Council member Mary Cheh, Ward 3 Democrat and chair of the Transportation Committee, also questioned the mayor’s proposal.
“Tell me what the rationale is. Explain to me how you think this is the solution,” Ms. Cheh said Wednesday.
Miss Bowser has submitted a proposal to raise the fine for speeding more than 25 mph over the posted limit from $300 to $500. The proposal also would double the current $50 fines for “rolling through” a right turn on a red light without coming to a full stop and for cutting off pedestrians while turning right on red.
In addition, the Bowser proposal would hike the $65 fine for obstructing a bike lane to $150 and double the $25 fine for hitting a bicyclist with a car door.
Her proposal is part of an international campaign to reduce traffic fatalities, especially among pedestrians and cyclists. The Democratic mayor campaigned on a promise to end traffic fatalities in the District by 2024.
Yet the number of tickets being doled out by the city’s red-light and speeding camera programs have continually grown, as has the revenue they have generated.
More than 1 million tickets were issued in the District in fiscal 2017 — a first for the city’s traffic-camera programs, according to records obtained by the automobile owners club AAA Mid-Atlantic. In fiscal 2015, the city issued 520,104 tickets, and in fiscal 2016, it issued 994,163.
Since 2007 drivers in the District have handed over $647 million in fines from speed cameras, according to the auto club.
“The District’s speed camera program appears to defy the law of inertia, which posits ’what goes up, must come down,’” said AAA Mid-Atlantic spokesman John Townsend in a statement Tuesday.
But the District also has seen an uptick in pedestrian and cyclist traffic fatalities in recent years.
In 2017, police recorded 30 total traffic fatalities, the highest number since 2011. So far, 27 people have been killed in traffic accidents this year, compared to 24 by this time last year. Fourteen of this year’s traffic deaths have involved pedestrians or bicyclists.
“All that looks like to the average person is that we’re engaging in more revenue raising,” Ms. Cheh said Wednesday.
Miss Bowser did not respond to a request for comment Wednesday.
The Bowser bill comes after renewed calls for change after Carlos Sanchez-Martin, a 20-year-old Silver Spring resident, was killed Friday when the driver of an SUV ran over him as he was riding an electric scooter in a Dupont Circle crosswalk. He was pinned underneath the vehicle, which dragged him for several yards.

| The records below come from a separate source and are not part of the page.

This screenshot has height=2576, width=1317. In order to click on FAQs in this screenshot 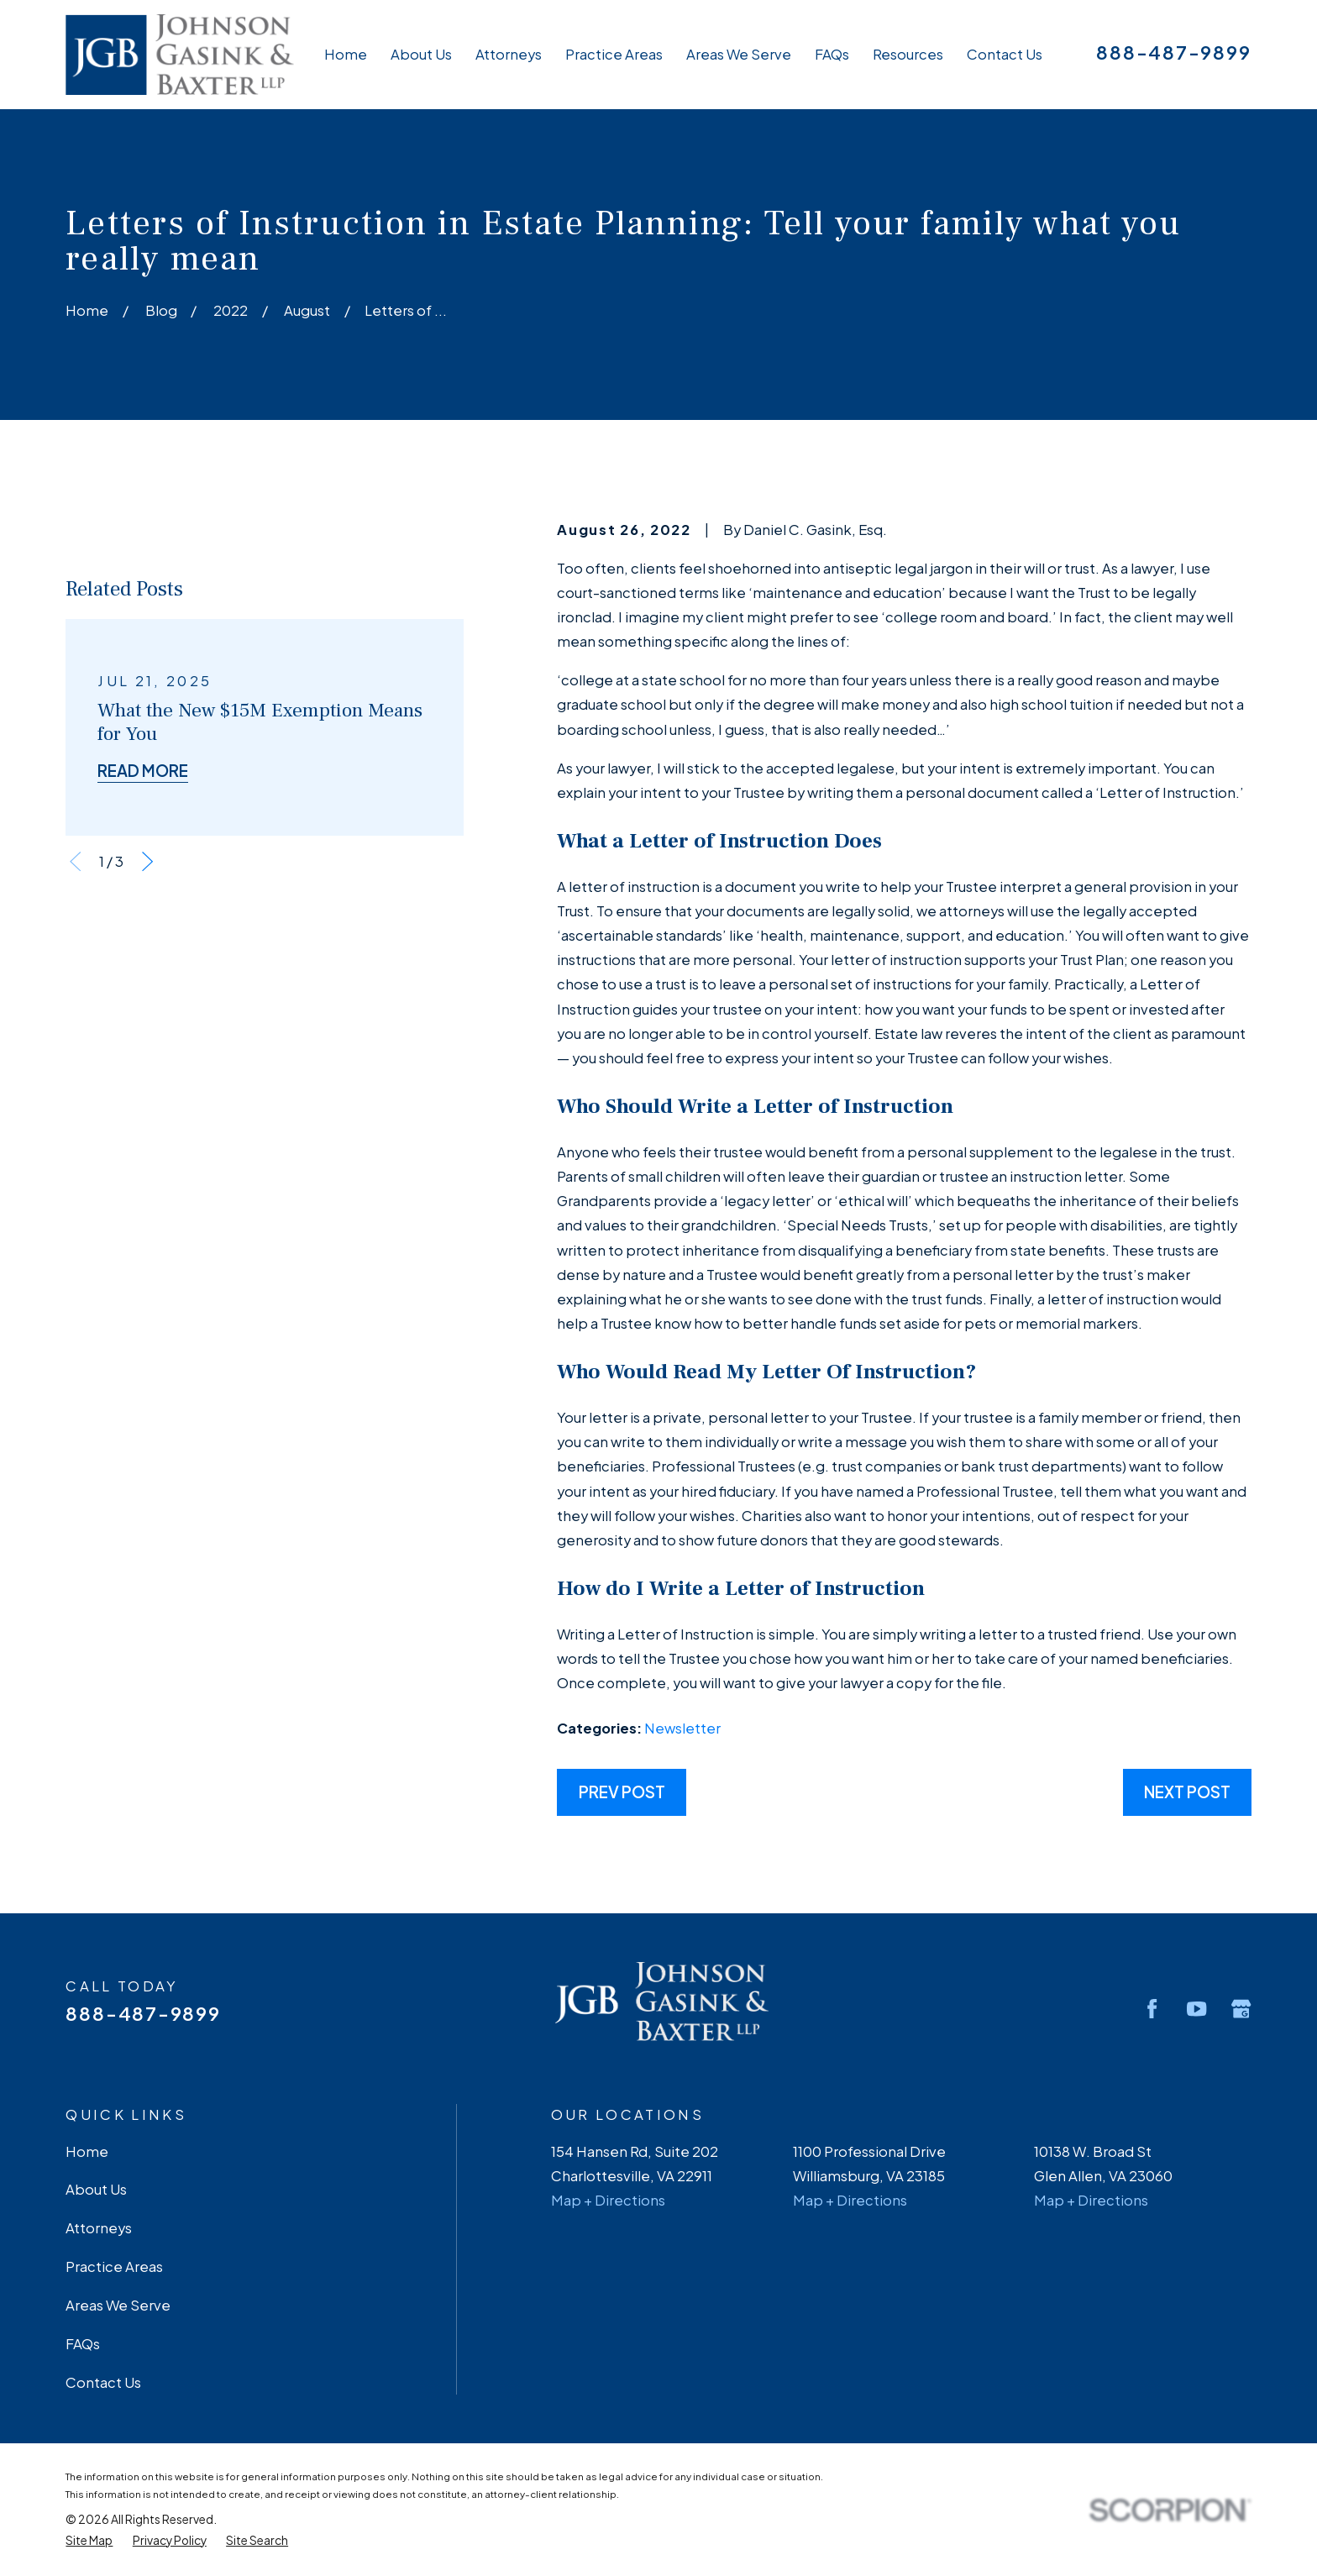 , I will do `click(83, 2344)`. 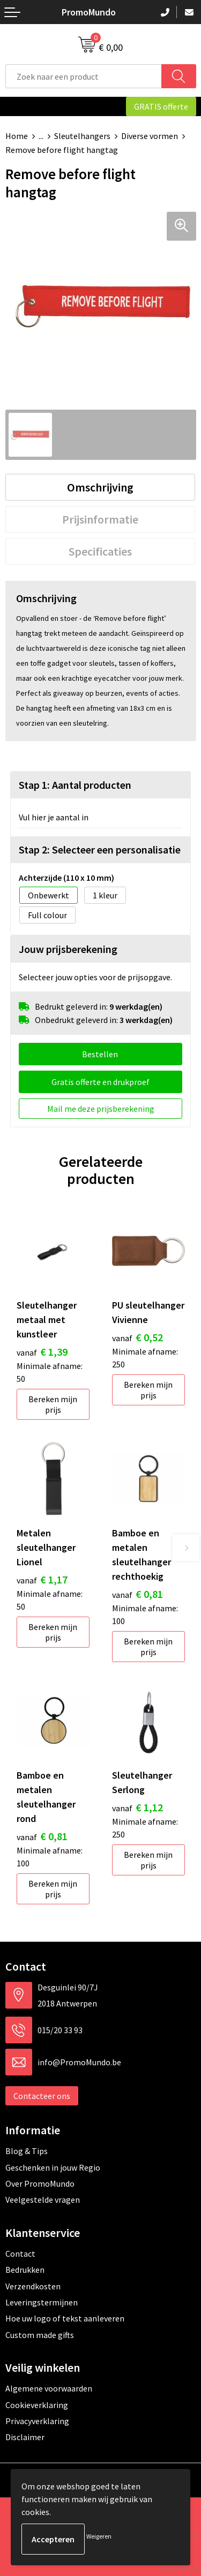 This screenshot has width=201, height=2576. I want to click on € 0,81, so click(137, 1594).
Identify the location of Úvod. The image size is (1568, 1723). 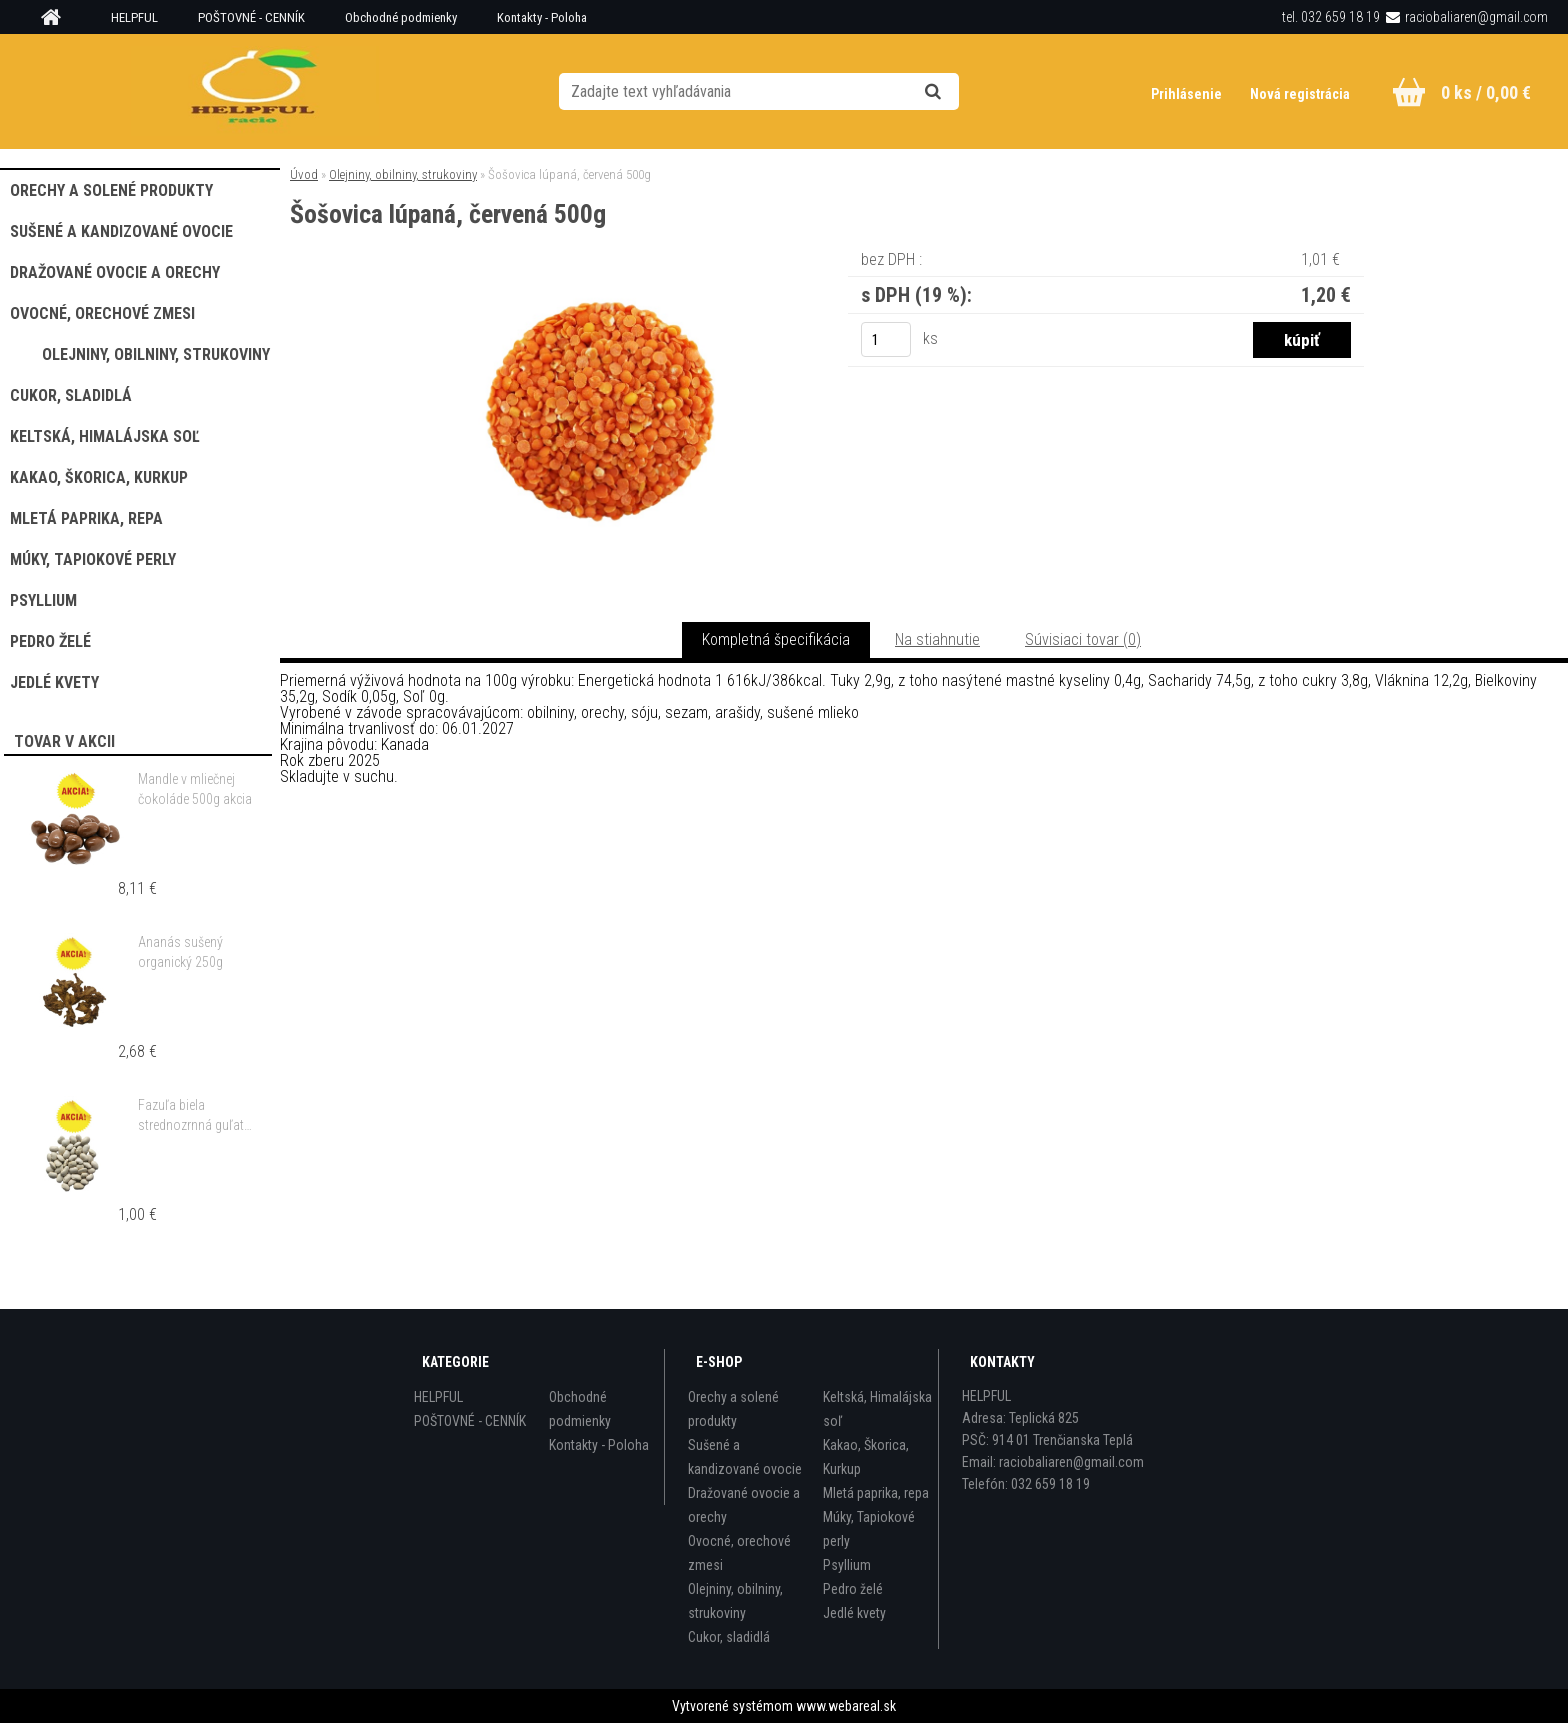 (304, 174).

On Monday, bicyclist Thomas H. Hollowell, 64, of Arlington, was hit and killed by a driver running a red light at Constitution Avenue and 12th Street NW. One Twitter user recorded a video of two taxi cabs running the same red light the next day.
“People need to stop dying on our roads,” Ms. Maisler said Wednesday as she prepared for an evening memorial for Mr. Sanchez-Martin.
Ms. Cheh will hold a public hearing Thursday afternoon in the Wilson Building about Vision Zero and traffic safety.